-- Work required --
When a line in the material contains the word "each", copy it.

-- Data supplied --
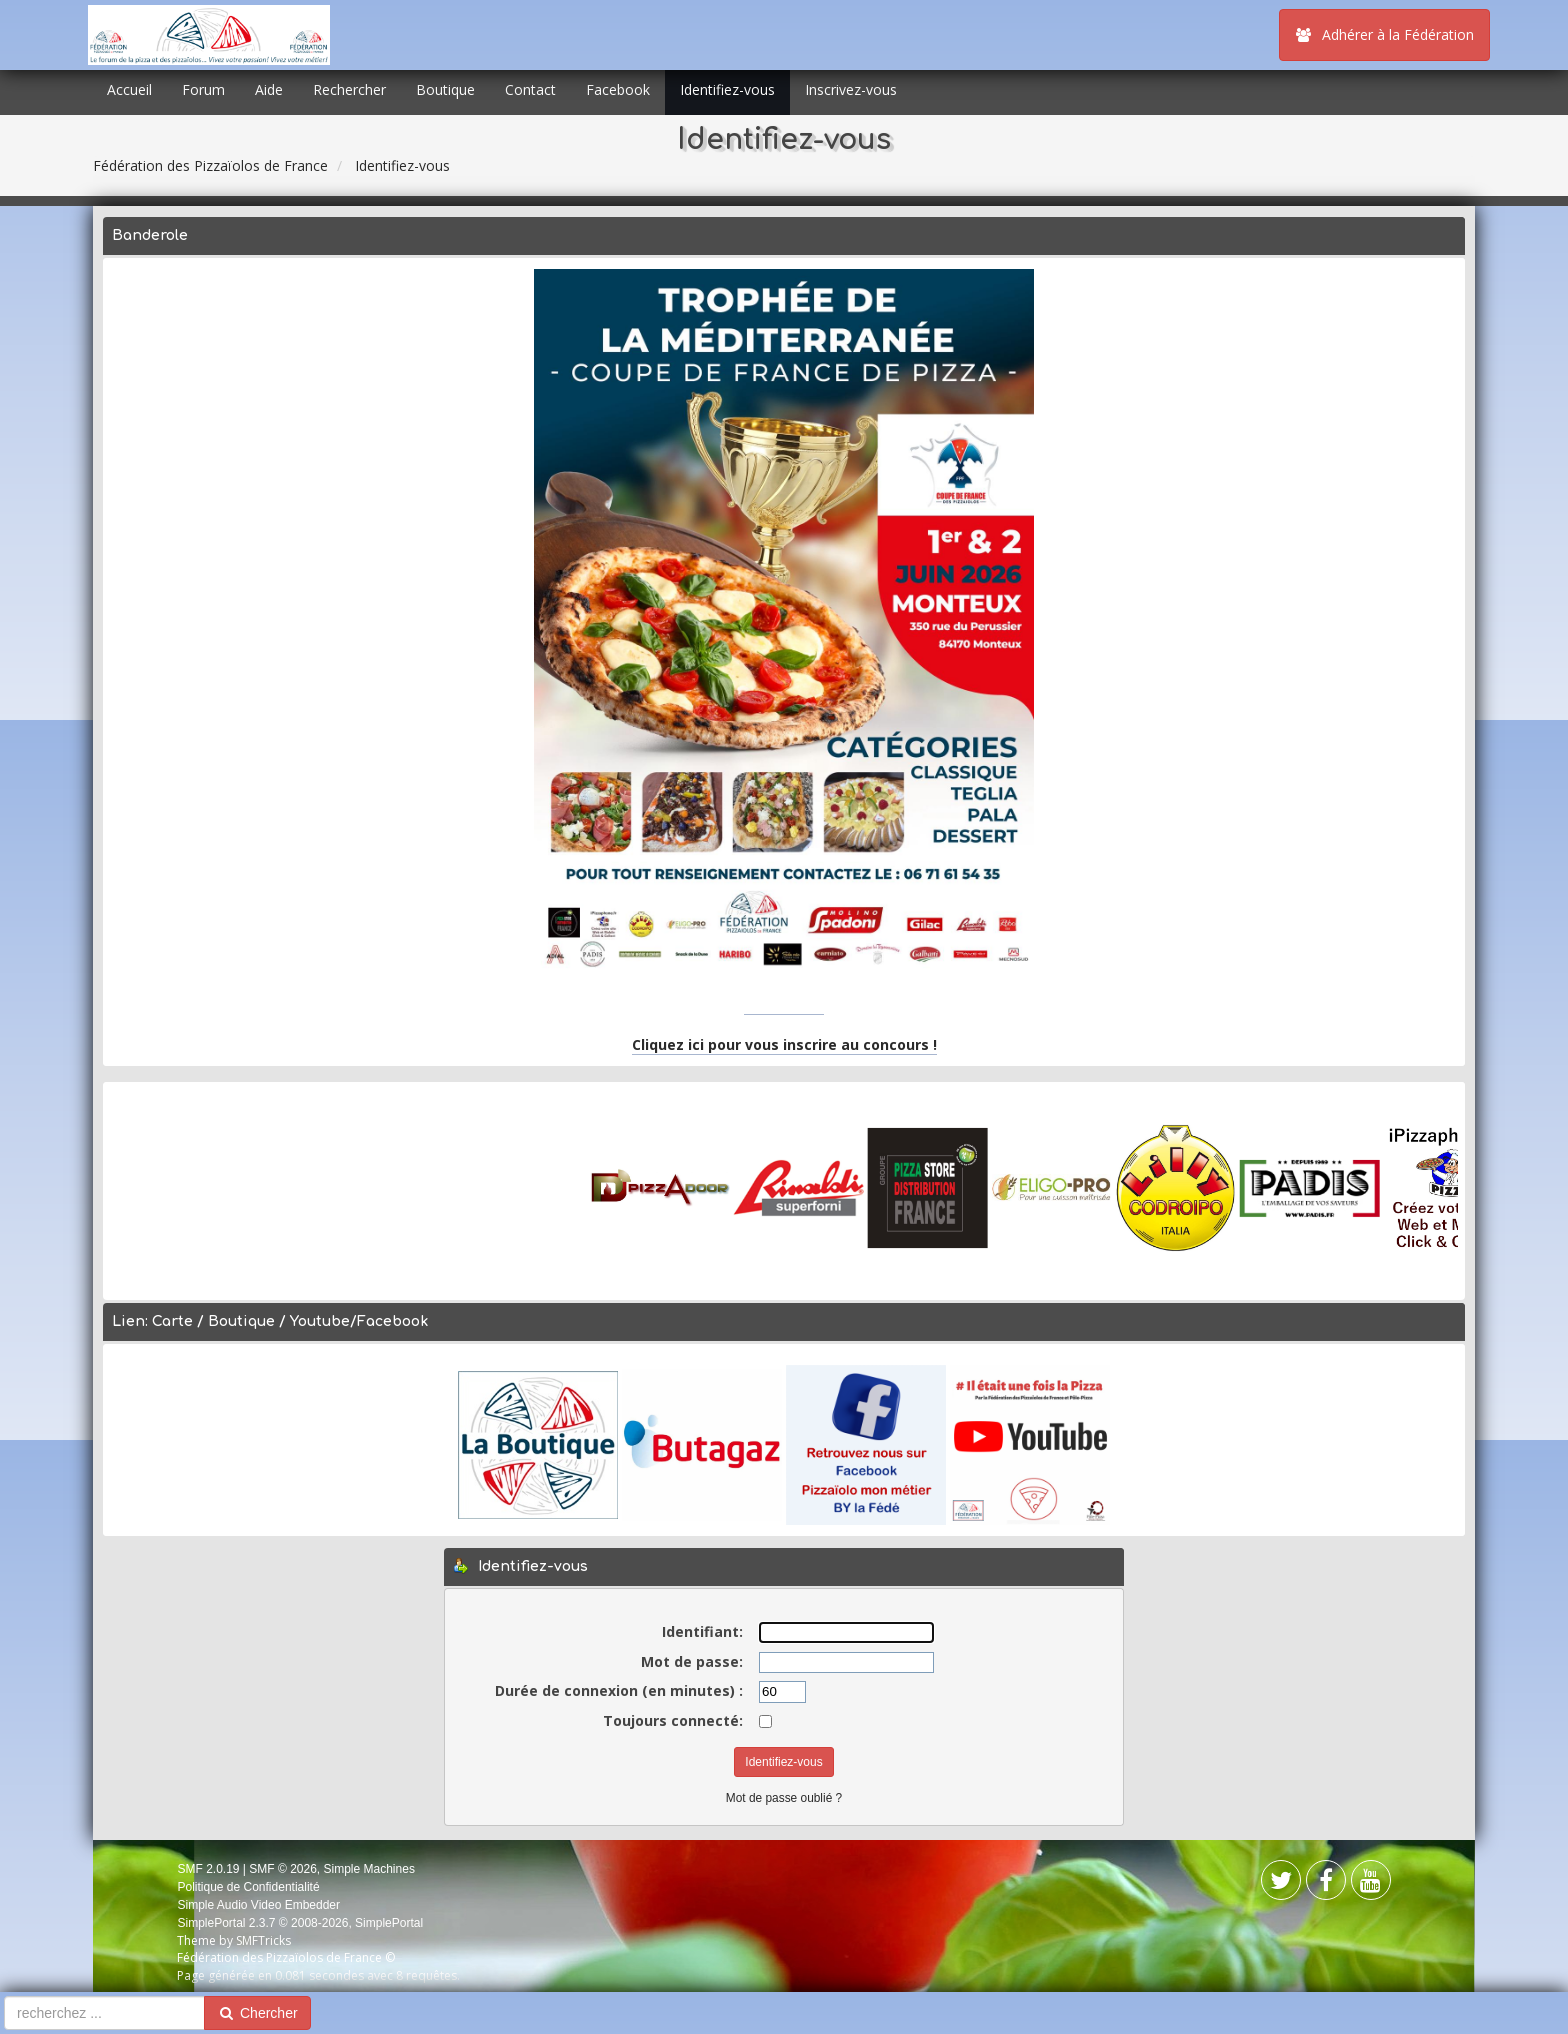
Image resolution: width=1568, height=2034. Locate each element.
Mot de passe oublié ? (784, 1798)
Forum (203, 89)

--

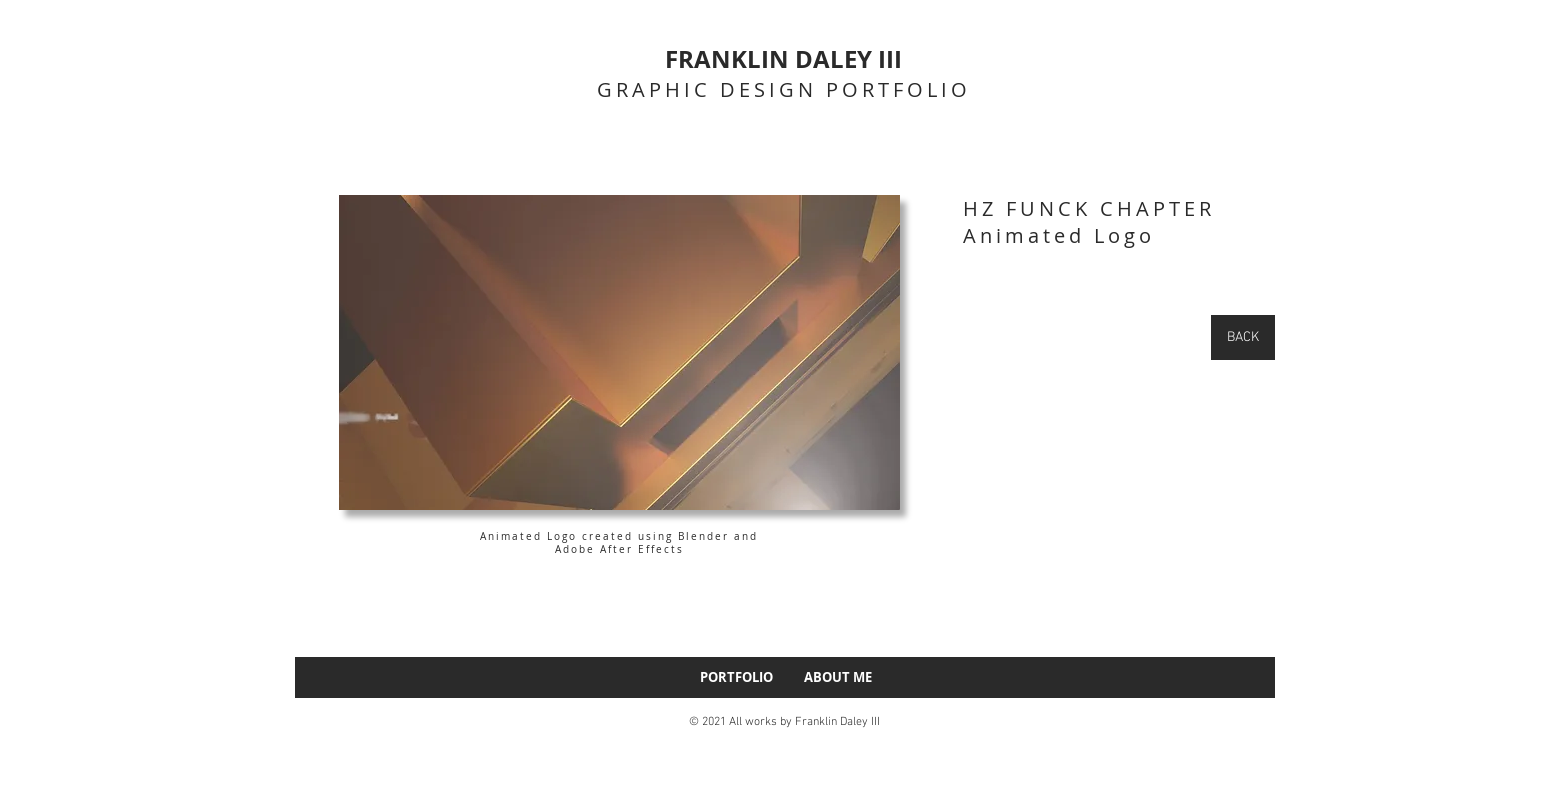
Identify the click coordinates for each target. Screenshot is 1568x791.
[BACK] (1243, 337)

==

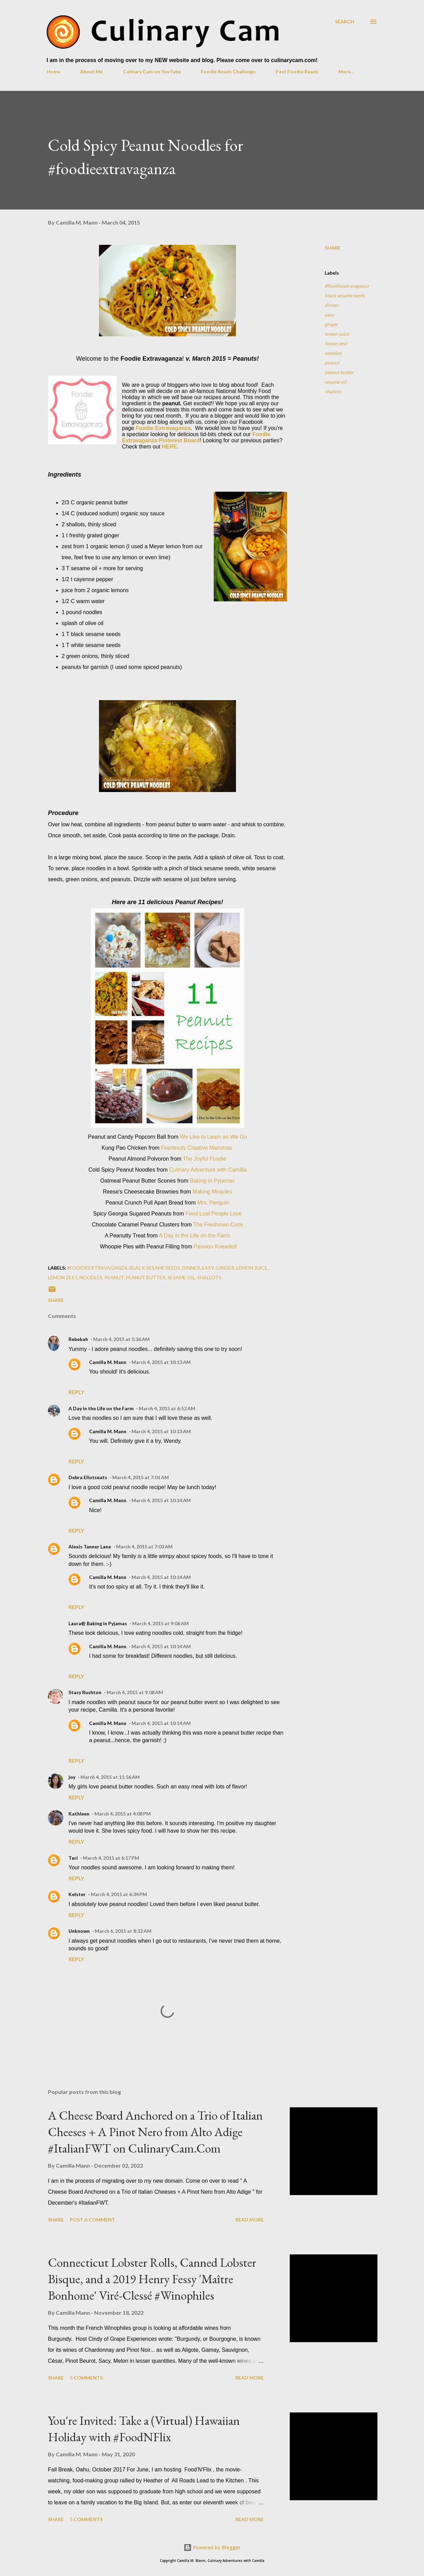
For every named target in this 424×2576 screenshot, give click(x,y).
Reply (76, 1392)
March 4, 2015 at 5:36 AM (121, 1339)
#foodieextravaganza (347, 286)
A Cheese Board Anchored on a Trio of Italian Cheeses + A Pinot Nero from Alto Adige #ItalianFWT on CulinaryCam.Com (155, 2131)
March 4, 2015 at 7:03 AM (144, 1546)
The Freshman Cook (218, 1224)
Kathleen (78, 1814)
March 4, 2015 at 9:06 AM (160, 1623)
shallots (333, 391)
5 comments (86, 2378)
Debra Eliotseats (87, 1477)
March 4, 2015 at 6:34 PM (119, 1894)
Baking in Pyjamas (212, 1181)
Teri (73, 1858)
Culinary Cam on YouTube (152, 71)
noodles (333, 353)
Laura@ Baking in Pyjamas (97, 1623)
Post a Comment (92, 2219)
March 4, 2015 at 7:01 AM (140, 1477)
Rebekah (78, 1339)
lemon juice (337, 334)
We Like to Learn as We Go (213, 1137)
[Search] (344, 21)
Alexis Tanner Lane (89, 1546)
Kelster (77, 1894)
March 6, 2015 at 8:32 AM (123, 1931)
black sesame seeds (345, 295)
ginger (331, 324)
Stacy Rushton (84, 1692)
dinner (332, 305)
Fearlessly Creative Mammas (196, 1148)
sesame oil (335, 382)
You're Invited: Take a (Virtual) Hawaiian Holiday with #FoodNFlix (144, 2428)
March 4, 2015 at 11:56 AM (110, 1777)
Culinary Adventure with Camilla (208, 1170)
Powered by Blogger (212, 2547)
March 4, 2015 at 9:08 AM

-- Exercise response --
Image resolution: width=1568, height=2034. Locate each element.
Identify the click coordinates for each target. Screenshot is 1568x791.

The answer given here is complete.